Discours du Général de Division Mahamadou Abou Tarka, Président de la Haute Autorité à la Consolidation de la Paix (HACP), à l’occasion de la 28ème édition de Journée de la Concorde Nationale, le 24 avril 2023 à Tchintabaradem.
o Excellence Monsieur le Ministre de l’Intérieur et de la Décentralisation ;
o Honorables députés nationaux ;
o Madame et Messieurs les Ministres, membres du Gouvernement ;
o Monsieur le Gouverneur de la région de Tahoua ;
o Messieurs les Gouverneurs ;
o Messieurs les préfets des départements ;
o Mesdames et messieurs les maires ;
o Honorable Sultan, Chef de Cantons et Chef des Groupements;
o Honorable Chef du 3ème Groupe, Amenokal des IWILLIMMIDENE ;
o Honorables Chefs traditionnels, leaders religieux et communautaires ;
o Distingués invités et participants, en vos divers titres et qualité
Permettez-moi, tout d’abord de rendre grâce au tout puissant ALLAH qui a bien voulu, dans son infinité bonté, doter notre cher pays de cet immense cadeau, qui est cette occasion sublime de célébrer chaque année, la Fête Nationale de la Concorde.
Mesdames et Messieurs,
Faisons un peu d’histoire pour mettre en évidence l’importance de la fête de la Concorde Nationale retrouvée. Après la Proclamation de la République le 18 Décembre 1958, les sujets coloniaux du Niger étaient devenus des citoyens de la République au sein de l’Union Française, puis en Aout 1960, cette République du Niger accède à l’indépendance et à la souveraineté internationale. Deux fêtes donc, les 18 décembre et le 3 aout, deux évènements importants dans la construction de notre nation. Mais la République et l’indépendance, ne serait complète qui si notre pays solidifie son Unité Nationale. C’est pourquoi, j’ai l’habitude de dire, il faut voir dans la fête de la Concorde, la fête de l’Unité Nationale, le troisième moment fort de la construction de notre Nation.

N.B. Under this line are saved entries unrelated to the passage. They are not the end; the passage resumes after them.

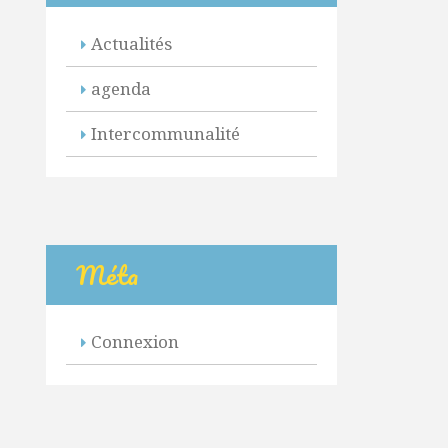
Actualités
agenda
Intercommunalité
Méta
Connexion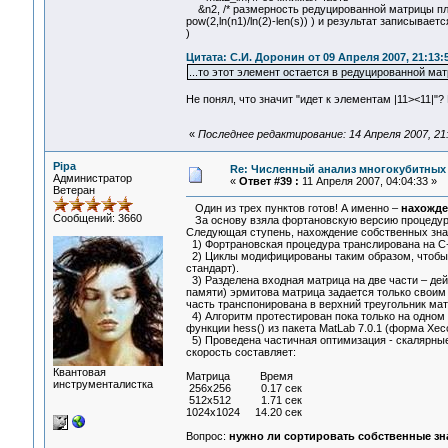
&n2, /* размерность редуцированной матрицы пло
pow(2,ln(n1)/ln(2)-len(s)) ) и результат записывает
)
Цитата: С.И. Доронин от 09 Апреля 2007, 21:13:
...то этот элемент остается в редуцированной мат
Не понял, что значит "идет к элементам |11><11|"?
«
Последнее редактирование: 14 Апреля 2007, 21:
Pipa
Re: Численный анализ многокубитных
Администратор
«
Ответ #39 :
11 Апреля 2007, 04:04:33 »
Ветеран
Один из трех пунктов готов! А именно –
нахожде
Сообщений: 3660
За основу взяла фортановскую версию процедур
Следующая ступень, нахождение собственных значе
1) Фортрановская процедура транслирована на С
2) Циклы модифицированы таким образом, чтобы ма
стандарт).
3) Разделена входная матрица на две части – де
памяти) эрмитова матрица задается только своим
часть транспонирована в верхний треугольник ма
4) Алгоритм протестирован пока только на одном
функции hess() из пакета MatLab 7.0.1 (форма Хе
5) Проведена частичная оптимизация - скалярны
скорость составляет:
Квантовая
Матрица Время
инструменталистка
256x256 0.17 сек
512х512 1.71 сек
1024x1024 14.20 сек
Вопрос:
нужно ли сортировать собственные зн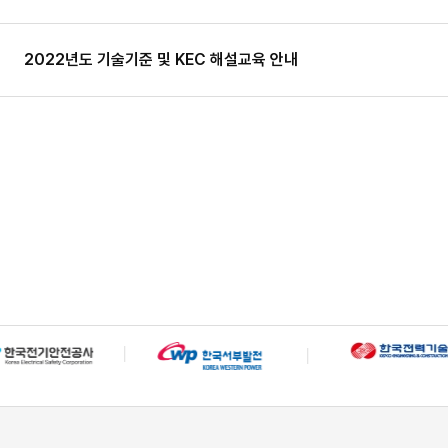
2022년도 기술기준 및 KEC 해설교육 안내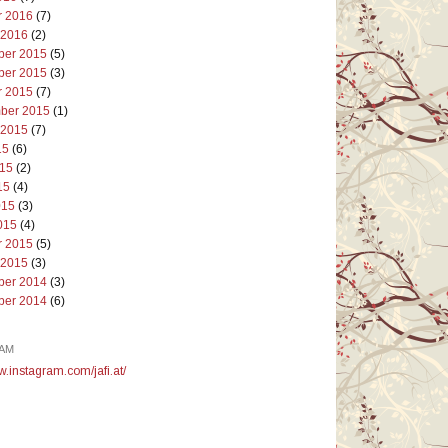
r 2016
(7)
 2016
(2)
er 2015
(5)
er 2015
(3)
r 2015
(7)
ber 2015
(1)
 2015
(7)
15
(6)
015
(2)
15
(4)
015
(3)
015
(4)
r 2015
(5)
 2015
(3)
er 2014
(3)
er 2014
(6)
AM
w.instagram.com/jafi.at/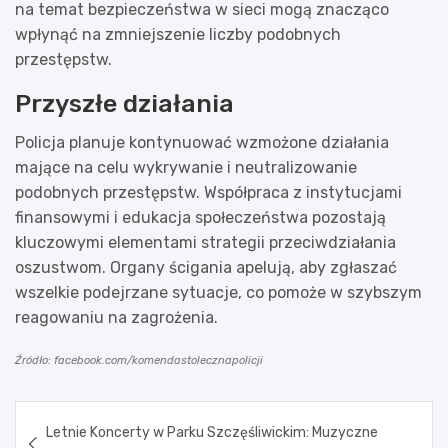
na temat bezpieczeństwa w sieci mogą znacząco
wpłynąć na zmniejszenie liczby podobnych
przestępstw.
Przyszłe działania
Policja planuje kontynuować wzmożone działania
mające na celu wykrywanie i neutralizowanie
podobnych przestępstw. Współpraca z instytucjami
finansowymi i edukacja społeczeństwa pozostają
kluczowymi elementami strategii przeciwdziałania
oszustwom. Organy ścigania apelują, aby zgłaszać
wszelkie podejrzane sytuacje, co pomoże w szybszym
reagowaniu na zagrożenia.
Źródło: facebook.com/komendastolecznapolicji
Nawigacja
Letnie Koncerty w Parku Szczęśliwickim: Muzyczne
wpisu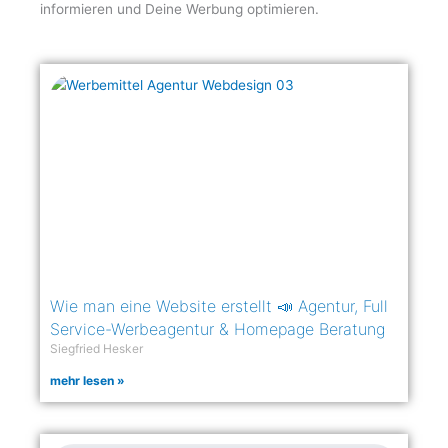
informieren und Deine Werbung optimieren.
Wie man eine Website erstellt 📣 Agentur, Full
Service-Werbeagentur & Homepage Beratung
Siegfried Hesker
mehr lesen »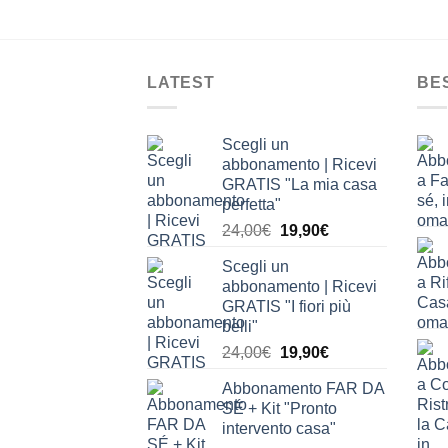
LATEST
BE
Scegli un
abbonamento | Ricevi
GRATIS "La mia casa
perfetta"
Il
Il
24,00
€
19,90
€
prezzo
prezzo
Scegli un
originale
attuale
abbonamento | Ricevi
era:
è:
GRATIS "I fiori più
24,00€.
19,90€.
belli"
Il
Il
24,00
€
19,90
€
prezzo
prezzo
Abbonamento FAR DA
originale
attuale
SÉ + Kit "Pronto
era:
è:
intervento casa"
24,00€.
19,90€.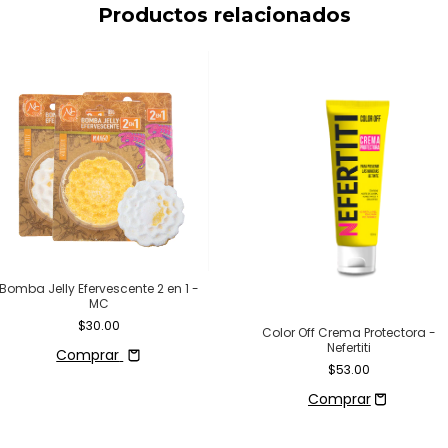
Productos relacionados
Bomba Jelly Efervescente 2 en 1 -
MC
$30.00
Color Off Crema Protectora -
Nefertiti
Comprar
$53.00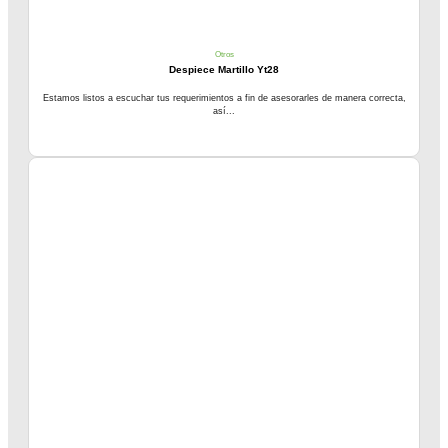
Otros
Despiece Martillo Yt28
Estamos listos a escuchar tus requerimientos a fin de asesorarles de manera correcta,
así...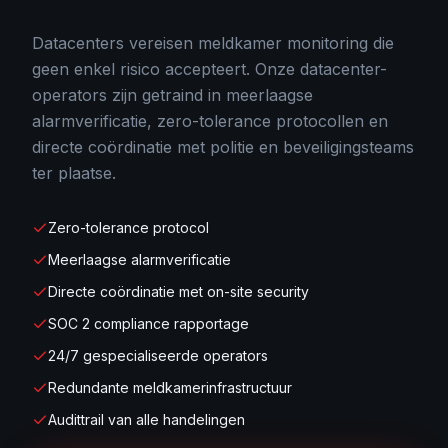
Datacenters vereisen meldkamer monitoring die
geen enkel risico accepteert. Onze datacenter-
operators zijn getraind in meerlaagse
alarmverificatie, zero-tolerance protocollen en
directe coördinatie met politie en beveiligingsteams
ter plaatse.
Zero-tolerance protocol
Meerlaagse alarmverificatie
Directe coördinatie met on-site security
SOC 2 compliance rapportage
24/7 gespecialiseerde operators
Redundante meldkamerinfrastructuur
Audittrail van alle handelingen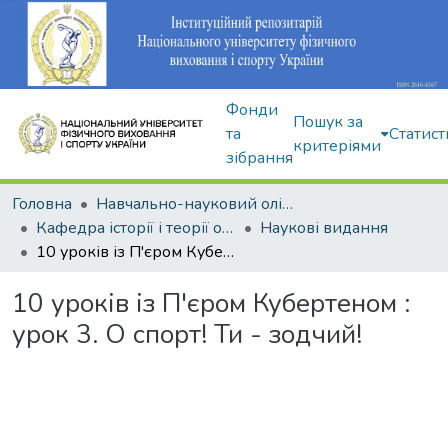
Фонди
Пошук за
та
Статист
критеріями
зібрання
Головна
Навчально-науковий олімпійський інститут
Кафедра історії і теорії олімпійського спорту
Наукові видання
10 уроків із П'єром Кубертеном : урок 3. О спорт! Ти - зодчий!
10 уроків із П'єром Кубертеном :
урок 3. О спорт! Ти - зодчий!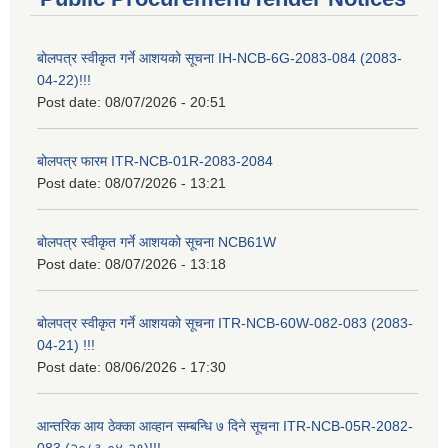
बोलपत्र स्वीकृत गर्ने आशयको सूचना IH-NCB-6G-2083-084 (2083-
04-22)!!!
Post date:
08/07/2026 - 20:51
बोलपत्र फारम ITR-NCB-01R-2083-2084
Post date:
08/07/2026 - 13:21
बोलपत्र स्वीकृत गर्ने आशयको सूचना NCB61W
Post date:
08/07/2026 - 13:18
बोलपत्र स्वीकृत गर्ने आशयको सूचना ITR-NCB-60W-082-083 (2083-
04-21) !!!
Post date:
08/06/2026 - 17:30
आन्तरिक आय ठेक्का आव्हान सम्बन्धि ७ दिने सूचना ITR-NCB-05R-2082-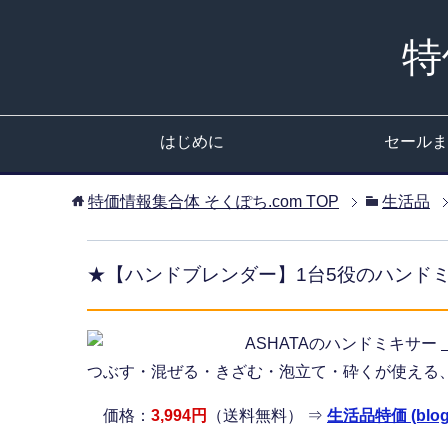
特
はじめに
セールま
特価情報集合体 そくぽち.com
TOP
生活品
★【ハンドブレンダー】1台5役のハンド
ASHATAのハンドミキサー
つぶす・混ぜる・きざむ・泡立て・砕くが使える、
価格：
3,994円
（送料無料） ⇒
生活品特価 (blogr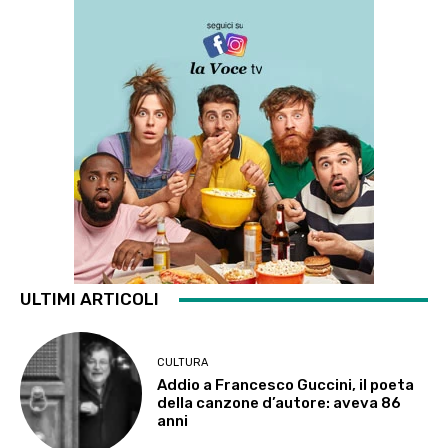
ULTIMI ARTICOLI
CULTURA
Addio a Francesco Guccini, il poeta
della canzone d’autore: aveva 86
anni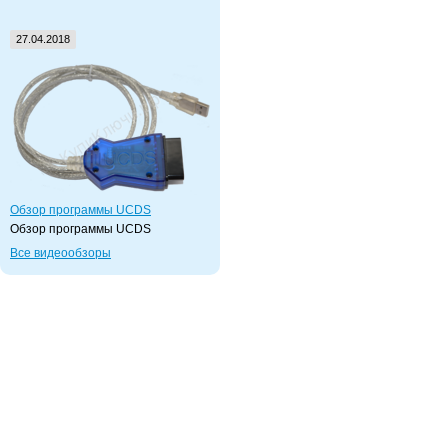
27.04.2018
Обзор программы UCDS
Обзор программы UCDS
Все видеообзоры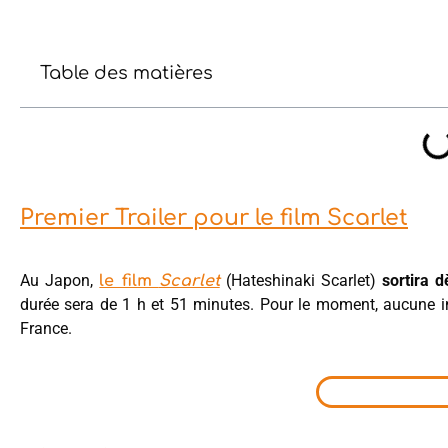
Table des matières
Premier Trailer pour le film Scarlet
Au Japon,
(Hateshinaki Scarlet)
sortira 
le film
Scarlet
durée sera de 1 h et 51 minutes. Pour le moment, aucune 
France.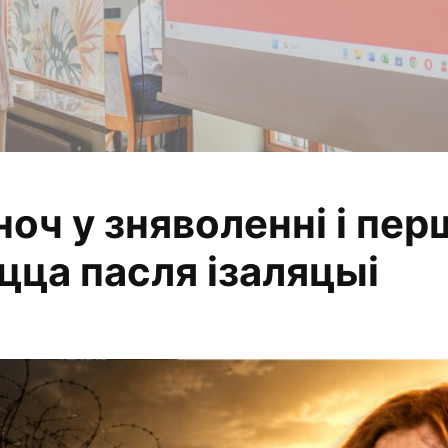
ноч у зняволенні і пе
алізуем, змяняем
ацца пасля ізаляцыі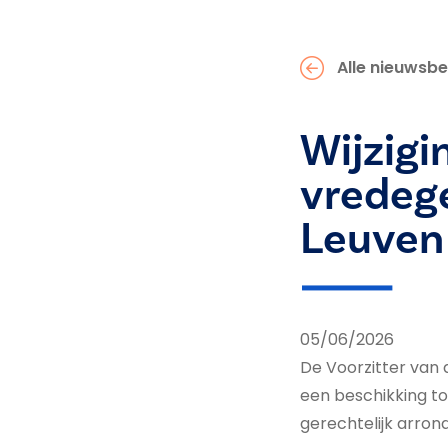
Alle nieuwsbe
Wijzigi
vredeg
Leuven
05/06/2026
De Voorzitter van 
een beschikking to
gerechtelijk arron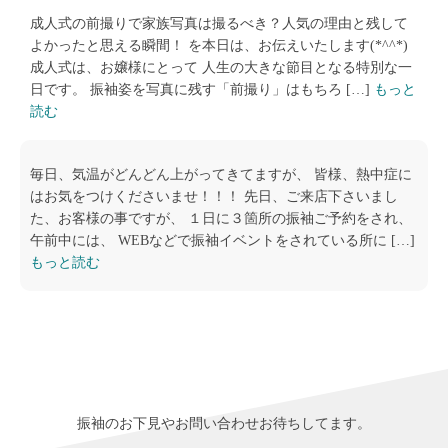
成人式の前撮りで家族写真は撮るべき？人気の理由と残して
よかったと思える瞬間！ を本日は、お伝えいたします(*^^*)
成人式は、お嬢様にとって 人生の大きな節目となる特別な一
日です。 振袖姿を写真に残す「前撮り」はもちろ […]
もっと
読む
毎日、気温がどんどん上がってきてますが、 皆様、熱中症に
はお気をつけくださいませ！！！ 先日、ご来店下さいまし
た、お客様の事ですが、 １日に３箇所の振袖ご予約をされ、
午前中には、 WEBなどで振袖イベントをされている所に […]
もっと読む
振袖のお下見やお問い合わせお待ちしてます。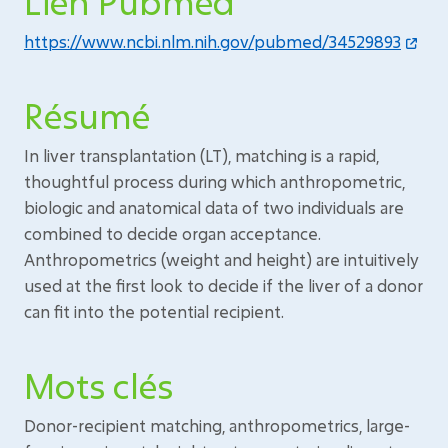
Lien Pubmed
https://www.ncbi.nlm.nih.gov/pubmed/34529893
Résumé
In liver transplantation (LT), matching is a rapid,
thoughtful process during which anthropometric,
biologic and anatomical data of two individuals are
combined to decide organ acceptance.
Anthropometrics (weight and height) are intuitively
used at the first look to decide if the liver of a donor
can fit into the potential recipient.
Mots clés
Donor-recipient matching, anthropometrics, large-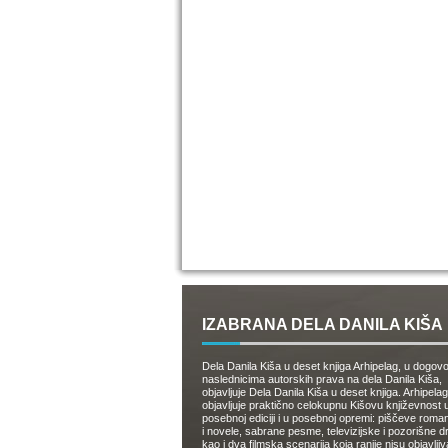
IZABRANA DELA DANILA KIŠA
Dela Danila Kiša u deset knjiga Arhipelag, u dogov
naslednicima autorskih prava na dela Danila Kiša,
objavljuje Dela Danila Kiša u deset knjiga. Arhipelag
objavljuje praktično celokupnu Kišovu književnost 
posebnoj ediciji i u posebnoj opremi: piščeve roman
i novele, sabrane pesme, televizijske i pozorišne 
kao i dva filmska scenarija koja ranije nisu objavlji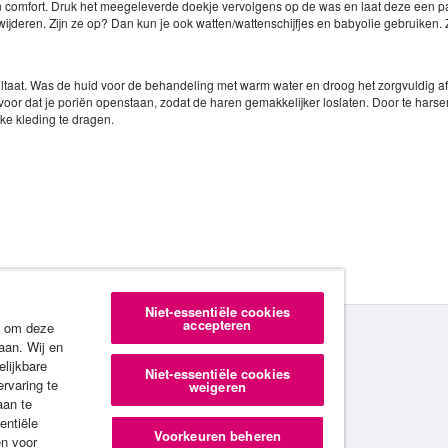
 comfort. Druk het meegeleverde doekje vervolgens op de was en laat deze een paar
ren. Zijn ze op? Dan kun je ook watten/wattenschijfjes en babyolie gebruiken. Zij
ltaat. Was de huid voor de behandeling met warm water en droog het zorgvuldig af, 
oor dat je poriën openstaan, zodat de haren gemakkelijker loslaten. Door te harse
ke kleding te dragen.
Niet-essentiële cookies
accepteren
s om deze
aan. Wij en
elijkbare
Niet-essentiële cookies
ervaring te
weigeren
aan te
entiële
Voorkeuren beheren
en voor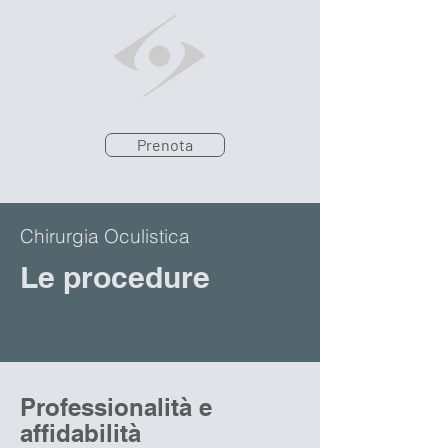
Prenota
Chirurgia Oculistica
Le procedure
Professionalità e
affidabilità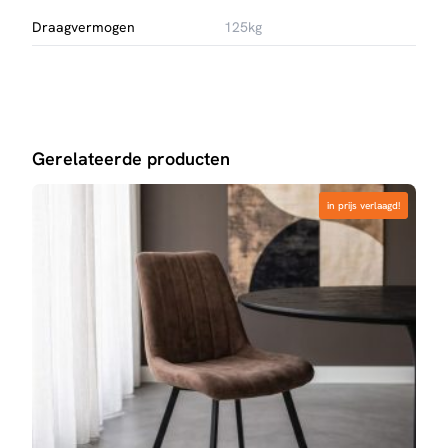
Draagvermogen
125kg
Gerelateerde producten
in prijs verlaagd!
in prijs verlaagd!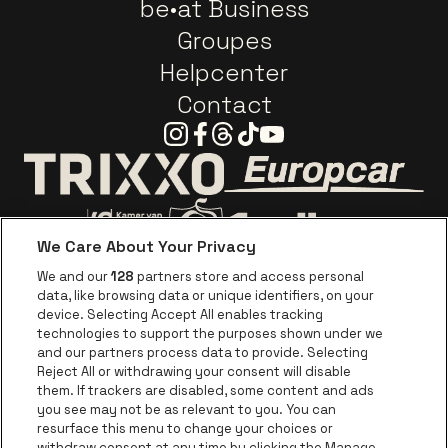
be•at Business
Groupes
Helpcenter
Contact
Instagram
Facebook
Threads
Tiktok
Youtube
Visitez le site d
Visitez le site de Trixxo
We Care About Your Privacy
Visitez le site de Voka Limburg
Visitez le site de Jupiler
We and our
128
partners store and access personal
data, like browsing data or unique identifiers, on your
Visitez le site de Red Bull
device. Selecting Accept All enables tracking
Visitez le site de Coca-Cola
Visitez le si
technologies to support the purposes shown under we
and our partners process data to provide. Selecting
Reject All or withdrawing your consent will disable
Visitez le site de Champagne Pommery
Visitez le site de Le l
them. If trackers are disabled, some content and ads
you see may not be as relevant to you. You can
Visitez le site de Le logo Lillet en b
Visitez le s
Visitez le site de 
resurface this menu to change your choices or
withdraw consent at any time by clicking the Manage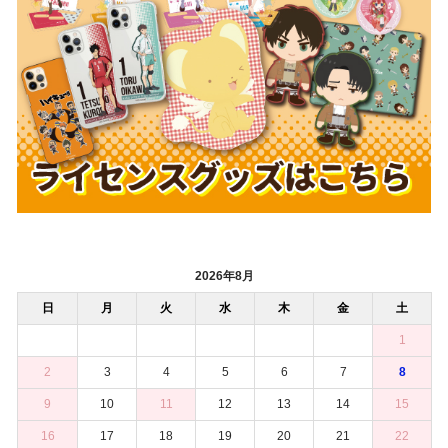
2026年8月
日
月
火
水
木
金
土
1
2
3
4
5
6
7
8
9
10
11
12
13
14
15
16
17
18
19
20
21
22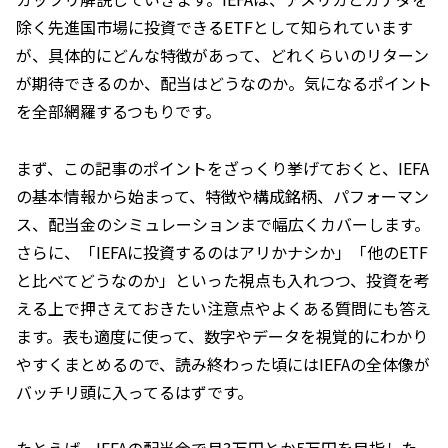
除く先進国市場に投資できるETFとして知られています
が、具体的にどんな特徴があって、どれくらいのリターン
が期待できるのか、配当はどうなのか。気になるポイント
を全部網羅するつもりです。
まず、この記事のポイントをざっくり挙げておくと、IEFA
の基本情報から始まって、特徴や構成銘柄、パフォーマン
ス、配当金のシミュレーションまで幅広くカバーします。
さらに、「IEFAに投資するのはアリかナシか」「他のETF
と比べてどうなのか」といった視点も入れつつ、投資を考
える上で押さえておきたい注意点やよくある質問にも答え
ます。表も適度に使って、数字やデータを視覚的にわかり
やすくまとめるので、読み終わった頃にはIEFAの全体像が
バッチリ頭に入ってるはずです。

En effet, le 24 avril 1995 à Niamey, le Gouvernement du Niger signaient les accords de paix qui mettent fin à une rébellion animée par des cadres pour l’essentiel d’ethnie Touareg.
En concluant cet accord, le Gouvernement du Niger a fait preuve d’une grande vision politique. En mettant l’accord de Paix en œuvre de bonne foi, y compris dans ses parties d’intégration des ex-combattants dans les Forces de Défense et de Sécurité, notre pays a démontré au monde entier qu’aucun compromis qui sauvegarde l’essentiel, c’est à dire l’Unité Nationale et l’Intégrité territoriale du pays, n’est de trop pour arriver à la Paix et consolider la coexistence pacifique.
A y regarder de près, c’est grâce à cette culture d’ouverture, de tolérance, prompte à accepter l’intégration et à privilégier l’inclusion, que nous pouvons aujourd’hui, devant les défis posés par le terrorisme insurrectionnel, que nous pouvons envisager dis-je, d’autres portes de sortie, autres que l’utilisation exclusive de la violence légitime de l’Etat contre les groupes terroristes.
C’est grâce à la culture d’inclusion et à l’expérience réussie de l’intégration des rebelles au sein de la Garde Nationale à travers les Unités Sahariennes Motorisé, que nous avons pu procéder au recrutements spéciaux tant au sein des Forces Armées Nigériennes qu’au sein de la Garde Nationale. Ces recrutements spéciaux, comme ceux que nous avons fait à Tillia il y’a de cela plus d’un an, ont pour objectif de prolonger les capacités de nos Forces de Défense et de Sécurité en leur assurant un ancrage local. Ces recrutements ont aussi pour but, de prévenir la constitution de milices d’auto-défense, qui, toujours finissent par devenir une menace pour la population et un danger pour le monopole de la force qui doit toujours rester dans les mains de l’Etat. L’Etat dispose des pouvoirs et de contre-pouvoir lui permettant d’éviter que la violence ne s’exerce de manière impunie. Ces mécanismes sont inexistants chez les milices d’auto-défense qui ont tendance à exercer une justice expéditive en vérité peu différente de celle des groupes terroristes.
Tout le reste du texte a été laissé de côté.